Given the disposition of this appeal, a detailed recitation of the facts is unnecessary.  Petitioner and the student resided within respondent’s district during the 2019-2020 school year, the student’s junior year.  In May 2020, petitioner and the student moved to an address located outside of respondent’s district in Cazenovia, New York (the “out-of-district address”).  Respondent permitted the student to complete the 2019-2020 school year in accordance with board policy.  Respondent’s superintendent memorialized this determination in a letter dated June 8, 2020, indicating that the student would be excluded as of September 2020.

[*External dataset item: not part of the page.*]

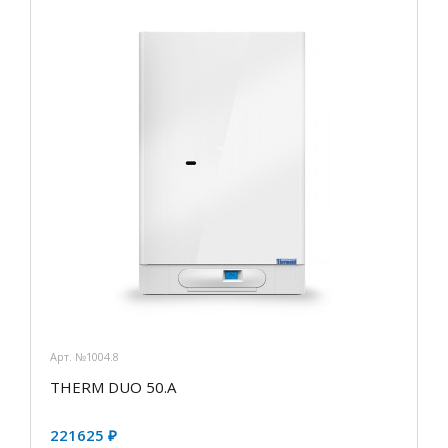
Арт. №1004.8
THERM DUO 50.А
221625 ₽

Over the summer, the parties engaged in extensive discussions regarding the student’s custody and physical presence in the district.  According to petitioner, she discovered, in or about May or June 2020, that the out-of-district address contained black mold.  Petitioner asserts that she thereafter relocated to an apartment within respondent’s district (the “in-district apartment”).  Petitioner also submitted a “temporary custody agreement” purporting to grant “temporary custody” of the student to his stepfather, who resides within respondent’s district.  Respondent did not accept this document as a complete transfer of custody and control.

In a letter to petitioner dated October 1, 2020, respondent’s superintendent reiterated his previous determination that the student was not a district resident.  Among other reasons, the superintendent noted that the student’s sibling had enrolled in the Cazenovia Central School District, identifying the out-of-district address as her residence.  This appeal ensued.  Petitioner’s request for interim relief was denied on October 16, 2020.

The appeal must be dismissed as moot.  The Commissioner will only decide matters in actual controversy and will not render a decision on a state of facts that no longer exists due to the passage of time or a change in circumstances (Appeal of Sutton, 57 Ed Dept Rep, Decision No. 17,331; Appeal of a Student with a Disability, 48 id. 532, Decision No. 15,940; Appeal of M.M., 48 id. 527, Decision No. 15,937; see Matter of Hearst Corp. v Clyne, 50 NY2d 707, 714 [1980]).  Where the Commissioner can no longer award a petitioner meaningful relief on his or her claims, no live controversy remains and the appeal must be dismissed (Appeal of R.B., 57 Ed Dept Rep, Decision No. 17,394; Appeal of N.C., 40 id. 445, Decision No. 14,522).  In response to an inquiry from my Office of Counsel, counsel for petitioner submitted an affidavit dated July 28, 2021 indicating that the student received a high school diploma from the Cazenovia Central School District on June 26, 2021.  Consequently, the appeal is moot and must be dismissed (see Appeal of Walsberg, 57 Ed Dept Rep, Decision No. 17,332; Appeal of S.P., 56 id., Decision No. 16,951; Appeal of L.B. and T.B., 55 id., Decision No. 16,832).

In light of this disposition, I need not consider the parties’ remaining contentions.